Why do some of us spend so much time worrying about what others think. We worry about being good enough, smart enough, put together enough, accomplished enough. Just plain old enough.
GOOD ENOUGH
What does that even mean? Good enough for who and why do we have the need or desire to focus on that? When we were kids we accomplished so much stuff that our little heads spun. We learned to walk, talk, read, and a litany of other things. Didn’t we think we were good enough then? So why are those accomplishments not important to us anymore, when they should be. Yes, we can always be better or learn more or have an expectation for ourselves to drive us to do more but really think back to the school days and remember you were enough.
SMART ENOUGH
Smart by the standards of whom? Society, our peers, industry? You can be book smart and that’s all fine and well but book smarts can only take you so far. Street smarts now that’s a smart that is worth having. It’s the one that tells you not to cross in the middle of the block, not to walk down that dark alley at night, or to lend your favorite sweater to your friend, who up and moves without returning it. Gosh I loved the sweater. Learn from your mistakes people and that alone will make you smart enough.
PUT TOGETHER ENOUGH
What standard are we using when we look in the mirror? This one is always a subject of contention.

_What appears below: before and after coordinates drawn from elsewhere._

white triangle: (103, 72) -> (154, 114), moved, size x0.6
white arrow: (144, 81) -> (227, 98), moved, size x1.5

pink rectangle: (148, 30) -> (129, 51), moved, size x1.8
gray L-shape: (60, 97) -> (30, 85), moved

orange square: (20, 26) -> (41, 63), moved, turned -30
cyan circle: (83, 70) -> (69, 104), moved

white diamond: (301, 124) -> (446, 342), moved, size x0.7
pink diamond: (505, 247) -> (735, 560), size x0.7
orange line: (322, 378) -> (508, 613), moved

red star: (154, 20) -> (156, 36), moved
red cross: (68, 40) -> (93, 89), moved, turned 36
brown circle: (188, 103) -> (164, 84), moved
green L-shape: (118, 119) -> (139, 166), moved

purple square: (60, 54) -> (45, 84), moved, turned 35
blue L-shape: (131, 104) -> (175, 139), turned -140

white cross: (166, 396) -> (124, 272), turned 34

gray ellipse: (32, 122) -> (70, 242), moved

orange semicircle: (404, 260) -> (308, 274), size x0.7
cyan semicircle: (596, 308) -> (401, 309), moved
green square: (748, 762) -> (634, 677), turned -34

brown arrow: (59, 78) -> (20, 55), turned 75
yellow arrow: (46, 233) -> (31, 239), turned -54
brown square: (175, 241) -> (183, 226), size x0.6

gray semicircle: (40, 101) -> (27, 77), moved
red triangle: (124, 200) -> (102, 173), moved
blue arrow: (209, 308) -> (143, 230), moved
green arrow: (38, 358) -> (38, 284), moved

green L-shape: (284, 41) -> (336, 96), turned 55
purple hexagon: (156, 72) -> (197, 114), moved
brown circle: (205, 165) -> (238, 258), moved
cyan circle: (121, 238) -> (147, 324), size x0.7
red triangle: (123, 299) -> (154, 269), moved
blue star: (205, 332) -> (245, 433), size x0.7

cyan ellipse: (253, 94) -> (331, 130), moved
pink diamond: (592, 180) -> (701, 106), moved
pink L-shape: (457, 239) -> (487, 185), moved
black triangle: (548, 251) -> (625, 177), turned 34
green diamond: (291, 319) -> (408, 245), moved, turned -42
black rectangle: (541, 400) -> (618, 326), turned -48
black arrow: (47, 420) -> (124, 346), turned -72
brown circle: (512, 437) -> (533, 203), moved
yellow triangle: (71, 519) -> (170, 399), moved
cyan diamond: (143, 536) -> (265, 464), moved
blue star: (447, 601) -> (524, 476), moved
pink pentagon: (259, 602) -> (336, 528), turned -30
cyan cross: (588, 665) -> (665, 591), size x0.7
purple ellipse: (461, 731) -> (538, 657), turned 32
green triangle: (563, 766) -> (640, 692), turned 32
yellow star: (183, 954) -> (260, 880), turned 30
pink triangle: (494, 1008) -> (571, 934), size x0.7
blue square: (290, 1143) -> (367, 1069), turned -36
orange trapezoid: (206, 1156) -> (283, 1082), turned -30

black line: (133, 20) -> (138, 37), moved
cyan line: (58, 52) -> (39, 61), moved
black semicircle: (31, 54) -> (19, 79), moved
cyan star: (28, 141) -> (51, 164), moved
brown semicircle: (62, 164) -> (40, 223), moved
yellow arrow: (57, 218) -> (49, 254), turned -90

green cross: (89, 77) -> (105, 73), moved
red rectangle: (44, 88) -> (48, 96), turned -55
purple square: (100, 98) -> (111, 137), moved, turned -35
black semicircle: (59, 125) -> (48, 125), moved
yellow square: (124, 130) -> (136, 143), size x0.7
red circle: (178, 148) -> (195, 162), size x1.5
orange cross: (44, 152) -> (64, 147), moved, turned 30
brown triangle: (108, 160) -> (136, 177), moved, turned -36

Because who hasn’t looked in the mirror and noticed a blemish forming and you think ugh why did it have to happen today. The day of your first date, that job interview, or lunch with the girls, you know the ones who talk so much smack about people you think to yourself why do I put myself through this and how are we even friends.
Society tell us to be happy in your own skin, yet at times the images we see can help foster those insecurities. It’s always such mixed messages. So much so I think I’m getting a migraine from it. I personally think being happy with our physical self is easier said than done and I too am trying to learn how to do so.
For me personally, I tell myself why can’t I see all the beautiful qualities my husband sees in me. What is it that makes me hear the words “baby your gorgeous” day in and day out and yet when I view myself I see the blemish. My goal is to quit investing so much time and energy thinking negatively about all those little quirks that help make up who I am.
Wouldn’t it be great if we could all just take a step back and remember what we see as an imperfection, perhaps others may not even notice? Perspective people.
When it comes to physical well-being that too has its ups and downs. I mean the top of my left pinky toe now that’s the spot I’m starting with, skin is nice, no extra flab, at least that’s a start. I highly recommend you find a starting point and build from there.
Some of it is our own insecurities of believing everyone is just focused on our outside packaging but maybe they are just enjoying the true person we are on the inside and we have again sabotaged our self by not accepting that invitation to dinner or a movie because we feel nobody can love all the things we find as imperfections. Because telling yourself once I lose X amount of weight, or once I do (fill in the blank) I will go out on that date. But just don’t forget that life is passing you by while you are stressing on being the perfect size or shape.
And even more importantly when you find that someone who gets you they are usually oblivious to those things we worry so much about.
ACCOMPLISHED ENOUGH
When I think of the statement accomplished enough, I immediately think of my sons and how having children was the one thing in life I truly wanted to do. So, for me, I’ve accomplished the goal I set out to do. From there my life has blossomed into much more. So, for each of us, the word accomplished means something different.
Not all of us are good enough to win a Gold Medal in the Olympics but have you seen the story of a father and son team who do marathons? The son has cerebral palsy and he wanted to start doing marathons so his father started running to help his son on the journey of his son’s life. What an accomplishment. This shows me that inspiration in one’s self and desire can always make us good enough.
I challenge each of you to find something that can be a source of pride as an accomplishment. It could be just getting through the grocery store without filling your basket with a lot of extras. Letting that annoying car in front of you even if you didn’t have to. Taking the stairs. Holding open a door. Accepting a compliment for what it is.
ENOUGH
I really encourage all of you to take a step back and look in the mirror every now and again and tell yourself “YES I am enough.” I’m good enough, smart enough, physically enough, and accomplished enough.
I don’t have all the answers. If you have I’d love for you to share your secrets and if I figure it out of course I’ll share mine.
I can honestly say I myself am a work in progress and it’s okay if you are too.